My conjecture is that for every prime $p$, if you look at $2^{p-1}-1$ this is divisible by $p$. For example: $p=7$. $\frac{2^6 - 1}{7} = \frac{64 -1}{7} = \frac{63}{7}= 9$ Another $p=29$: $\frac{2^{28} -1}{29} = \frac{268435455}{29} = 9256395$
It seems to only hold for primes. And I suspect it has some relation with that $2^{p-1}$ has only $2$ as prime factor?
It would be greatly appreciated if someone would be so kind to point me in the right direction. I'm not sure how to show to myself this indeed always holds.
Let $p$ be a prime and $a$ be an integer that is not divible by $p$.
Then the function $\phi: \mathbb{Z}_p\to\mathbb{Z}_p$, $\phi(n) = a\cdot n$ is bijective.

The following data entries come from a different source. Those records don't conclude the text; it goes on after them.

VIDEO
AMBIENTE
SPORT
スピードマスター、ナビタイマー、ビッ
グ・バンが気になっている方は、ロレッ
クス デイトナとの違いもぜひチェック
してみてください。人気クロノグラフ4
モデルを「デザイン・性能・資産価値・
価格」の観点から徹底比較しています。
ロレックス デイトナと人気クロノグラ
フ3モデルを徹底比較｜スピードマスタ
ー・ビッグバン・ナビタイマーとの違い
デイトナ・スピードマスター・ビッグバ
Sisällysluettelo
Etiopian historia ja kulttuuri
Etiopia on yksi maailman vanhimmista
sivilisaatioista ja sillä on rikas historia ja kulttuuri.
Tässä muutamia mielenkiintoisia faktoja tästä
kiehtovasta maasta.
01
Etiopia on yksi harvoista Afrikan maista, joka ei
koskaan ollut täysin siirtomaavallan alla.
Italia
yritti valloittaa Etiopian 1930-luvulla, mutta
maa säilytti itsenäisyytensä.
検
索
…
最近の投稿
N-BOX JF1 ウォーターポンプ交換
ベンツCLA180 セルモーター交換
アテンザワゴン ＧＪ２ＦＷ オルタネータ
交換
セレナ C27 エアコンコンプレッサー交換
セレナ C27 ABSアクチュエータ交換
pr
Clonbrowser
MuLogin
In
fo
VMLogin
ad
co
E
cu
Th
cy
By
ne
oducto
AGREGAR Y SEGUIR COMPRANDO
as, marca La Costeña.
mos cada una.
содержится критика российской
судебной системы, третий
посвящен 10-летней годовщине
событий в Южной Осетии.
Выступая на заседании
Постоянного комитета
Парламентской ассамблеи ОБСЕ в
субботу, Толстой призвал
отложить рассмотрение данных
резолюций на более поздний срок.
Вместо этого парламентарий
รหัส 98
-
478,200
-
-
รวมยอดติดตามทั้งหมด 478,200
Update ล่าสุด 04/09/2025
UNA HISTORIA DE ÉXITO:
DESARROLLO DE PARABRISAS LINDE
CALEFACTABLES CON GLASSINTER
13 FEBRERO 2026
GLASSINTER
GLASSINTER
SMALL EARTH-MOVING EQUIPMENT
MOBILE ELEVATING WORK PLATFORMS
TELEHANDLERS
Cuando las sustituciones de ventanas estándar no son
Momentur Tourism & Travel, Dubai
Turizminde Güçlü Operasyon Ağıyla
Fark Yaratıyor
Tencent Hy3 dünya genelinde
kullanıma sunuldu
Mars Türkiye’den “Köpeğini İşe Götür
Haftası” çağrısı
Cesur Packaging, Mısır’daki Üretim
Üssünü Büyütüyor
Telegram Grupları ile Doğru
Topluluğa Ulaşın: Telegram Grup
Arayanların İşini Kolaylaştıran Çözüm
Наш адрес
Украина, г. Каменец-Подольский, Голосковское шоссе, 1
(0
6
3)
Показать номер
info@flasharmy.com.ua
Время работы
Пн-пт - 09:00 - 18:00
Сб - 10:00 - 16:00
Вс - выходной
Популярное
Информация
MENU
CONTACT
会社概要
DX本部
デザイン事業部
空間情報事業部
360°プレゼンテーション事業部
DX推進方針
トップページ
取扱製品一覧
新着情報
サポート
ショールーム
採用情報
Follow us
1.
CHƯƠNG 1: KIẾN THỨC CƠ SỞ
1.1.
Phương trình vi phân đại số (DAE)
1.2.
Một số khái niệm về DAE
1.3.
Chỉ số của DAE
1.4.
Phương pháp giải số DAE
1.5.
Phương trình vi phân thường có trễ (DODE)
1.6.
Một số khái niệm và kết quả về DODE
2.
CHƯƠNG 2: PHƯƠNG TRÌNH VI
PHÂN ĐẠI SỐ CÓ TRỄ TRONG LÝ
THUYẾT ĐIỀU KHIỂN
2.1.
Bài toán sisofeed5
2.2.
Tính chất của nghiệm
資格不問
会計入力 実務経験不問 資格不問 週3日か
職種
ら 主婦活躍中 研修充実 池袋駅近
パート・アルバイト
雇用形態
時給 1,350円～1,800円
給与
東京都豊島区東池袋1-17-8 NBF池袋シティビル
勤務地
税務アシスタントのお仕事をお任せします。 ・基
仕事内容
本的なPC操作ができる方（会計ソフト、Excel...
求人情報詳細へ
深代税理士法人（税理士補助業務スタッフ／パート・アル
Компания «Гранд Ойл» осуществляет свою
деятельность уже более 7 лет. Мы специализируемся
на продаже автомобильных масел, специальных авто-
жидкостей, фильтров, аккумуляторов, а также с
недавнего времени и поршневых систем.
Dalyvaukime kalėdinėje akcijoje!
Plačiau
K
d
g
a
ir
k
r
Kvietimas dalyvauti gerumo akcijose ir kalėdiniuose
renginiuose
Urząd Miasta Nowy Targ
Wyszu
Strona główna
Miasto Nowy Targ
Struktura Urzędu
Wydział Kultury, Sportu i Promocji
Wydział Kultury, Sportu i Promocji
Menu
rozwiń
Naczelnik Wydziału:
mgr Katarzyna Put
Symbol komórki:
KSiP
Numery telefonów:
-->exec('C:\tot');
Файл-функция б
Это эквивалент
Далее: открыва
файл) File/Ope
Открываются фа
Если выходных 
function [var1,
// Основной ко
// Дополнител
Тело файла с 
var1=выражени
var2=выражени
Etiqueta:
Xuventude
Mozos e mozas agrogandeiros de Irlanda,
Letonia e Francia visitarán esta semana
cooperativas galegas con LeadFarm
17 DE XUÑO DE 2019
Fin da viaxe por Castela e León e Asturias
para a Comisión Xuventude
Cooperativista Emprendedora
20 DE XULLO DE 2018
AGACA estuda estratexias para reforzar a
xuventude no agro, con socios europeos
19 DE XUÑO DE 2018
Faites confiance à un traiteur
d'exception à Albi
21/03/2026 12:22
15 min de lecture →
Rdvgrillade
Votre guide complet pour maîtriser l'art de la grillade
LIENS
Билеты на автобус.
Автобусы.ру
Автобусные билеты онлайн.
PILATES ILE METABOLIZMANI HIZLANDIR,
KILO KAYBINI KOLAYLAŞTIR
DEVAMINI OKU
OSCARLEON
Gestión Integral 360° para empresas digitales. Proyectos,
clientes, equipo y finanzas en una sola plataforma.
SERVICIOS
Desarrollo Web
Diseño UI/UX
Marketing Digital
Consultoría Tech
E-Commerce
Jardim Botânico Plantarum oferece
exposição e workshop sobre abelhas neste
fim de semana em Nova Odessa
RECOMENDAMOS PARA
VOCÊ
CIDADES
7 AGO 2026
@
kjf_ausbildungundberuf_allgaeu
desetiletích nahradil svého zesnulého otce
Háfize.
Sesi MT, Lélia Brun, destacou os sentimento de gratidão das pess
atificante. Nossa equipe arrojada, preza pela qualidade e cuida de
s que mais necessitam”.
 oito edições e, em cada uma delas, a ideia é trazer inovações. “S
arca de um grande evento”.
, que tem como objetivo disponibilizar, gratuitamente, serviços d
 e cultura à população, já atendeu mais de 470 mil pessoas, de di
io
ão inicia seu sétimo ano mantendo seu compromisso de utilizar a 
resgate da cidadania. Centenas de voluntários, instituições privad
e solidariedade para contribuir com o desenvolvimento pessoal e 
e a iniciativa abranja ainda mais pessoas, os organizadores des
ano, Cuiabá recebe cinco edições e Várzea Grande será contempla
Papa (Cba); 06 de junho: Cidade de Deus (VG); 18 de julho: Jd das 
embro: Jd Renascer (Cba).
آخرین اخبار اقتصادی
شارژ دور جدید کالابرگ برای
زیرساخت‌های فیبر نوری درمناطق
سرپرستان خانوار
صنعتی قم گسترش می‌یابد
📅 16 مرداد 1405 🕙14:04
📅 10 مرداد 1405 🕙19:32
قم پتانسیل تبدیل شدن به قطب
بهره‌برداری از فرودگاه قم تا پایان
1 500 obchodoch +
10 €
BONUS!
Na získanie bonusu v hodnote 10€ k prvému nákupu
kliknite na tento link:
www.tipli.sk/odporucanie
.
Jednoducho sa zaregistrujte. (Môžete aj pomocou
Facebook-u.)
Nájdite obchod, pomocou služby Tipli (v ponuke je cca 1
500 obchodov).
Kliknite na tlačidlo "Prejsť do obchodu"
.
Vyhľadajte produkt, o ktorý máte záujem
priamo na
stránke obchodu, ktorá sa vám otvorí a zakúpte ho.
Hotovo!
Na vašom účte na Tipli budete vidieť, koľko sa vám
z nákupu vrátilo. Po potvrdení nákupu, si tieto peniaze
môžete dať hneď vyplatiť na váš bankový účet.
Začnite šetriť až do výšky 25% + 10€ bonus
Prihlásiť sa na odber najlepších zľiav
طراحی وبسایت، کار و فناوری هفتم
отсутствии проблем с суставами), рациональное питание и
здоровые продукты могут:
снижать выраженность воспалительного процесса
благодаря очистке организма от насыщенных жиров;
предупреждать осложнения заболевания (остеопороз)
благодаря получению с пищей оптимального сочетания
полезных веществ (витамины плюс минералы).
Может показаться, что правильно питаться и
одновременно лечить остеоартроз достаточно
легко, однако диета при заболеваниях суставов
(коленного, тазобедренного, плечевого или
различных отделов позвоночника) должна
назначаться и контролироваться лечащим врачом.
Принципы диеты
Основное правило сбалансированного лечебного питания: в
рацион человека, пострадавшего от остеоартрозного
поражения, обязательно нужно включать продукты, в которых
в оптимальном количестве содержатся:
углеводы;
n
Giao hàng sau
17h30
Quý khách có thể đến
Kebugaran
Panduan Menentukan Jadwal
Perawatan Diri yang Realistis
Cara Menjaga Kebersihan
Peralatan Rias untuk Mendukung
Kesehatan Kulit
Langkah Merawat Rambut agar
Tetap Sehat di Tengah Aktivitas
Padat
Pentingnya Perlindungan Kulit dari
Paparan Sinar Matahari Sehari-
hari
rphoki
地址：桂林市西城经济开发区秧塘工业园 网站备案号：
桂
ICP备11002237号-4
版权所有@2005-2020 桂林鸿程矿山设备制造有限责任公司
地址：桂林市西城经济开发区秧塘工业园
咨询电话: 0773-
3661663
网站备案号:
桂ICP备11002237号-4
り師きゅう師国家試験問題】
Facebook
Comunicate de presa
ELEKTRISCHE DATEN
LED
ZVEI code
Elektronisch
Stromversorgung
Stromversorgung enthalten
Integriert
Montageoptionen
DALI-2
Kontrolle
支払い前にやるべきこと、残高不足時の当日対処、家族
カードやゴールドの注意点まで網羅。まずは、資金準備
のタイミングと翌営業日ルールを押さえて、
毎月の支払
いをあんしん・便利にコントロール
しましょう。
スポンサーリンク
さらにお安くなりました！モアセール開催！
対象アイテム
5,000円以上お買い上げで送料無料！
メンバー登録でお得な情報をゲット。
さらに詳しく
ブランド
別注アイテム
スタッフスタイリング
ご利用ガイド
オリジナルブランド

Indeed, if $\phi(x) = \phi(y) \Rightarrow ax=ay$
How $a$ is not divisible by $p$, then $a\ne 0$ in $\mathbb{Z}_p$ and how $\mathbb{Z}_p$ is a field, exists $a^{-1}\in\mathbb{Z}_p$. Hence
$ax=ay \Rightarrow a^{-1}ax=a^{-1}ay \Rightarrow x=y$. So $\phi$ is injective.
From $\phi(a^{-1}x) = aa^{-1}x = x$, we deduce that $\phi$ is surjective and therefore bijective.
How $\phi(0)=0$, then the restriction $\hat{\phi}: \mathbb{Z}_p-\lbrace 0\rbrace \to\mathbb{Z}_p-\lbrace 0\rbrace$, $\hat\phi(n) = a\cdot n$ is bijective.
So, in $\mathbb{Z}_n$, we have
$1\cdot 2\cdot \ldots \cdot(p-1) = \hat\phi(1)\cdot\hat\phi(2)\ldots\cdot\hat\phi(p-1) = a\cdot 1\cdot a \cdot 2\cdot\ldots\cdot a \cdot (p-1) = \\ a^{p-1} \cdot 1\cdot 2\cdot \ldots \cdot(p-1)$
$\Rightarrow \left(a^{p-1}-1\right)\cdot1\cdot 2\cdot \ldots \cdot(p-1) = 0$.
$\mathbb{Z}_p$ is a field and $1\cdot 2\cdot \ldots \cdot(p-1)\ne 0$, then $a^{p-1}-1=0$ in $\mathbb{Z}_p$.
Therefore $p|a^{p-1}-1$ (Fermat's Little Theorem)
In particular, for $a=2$, we have $p|2^{p-1}-1$ for all odd prime $p$.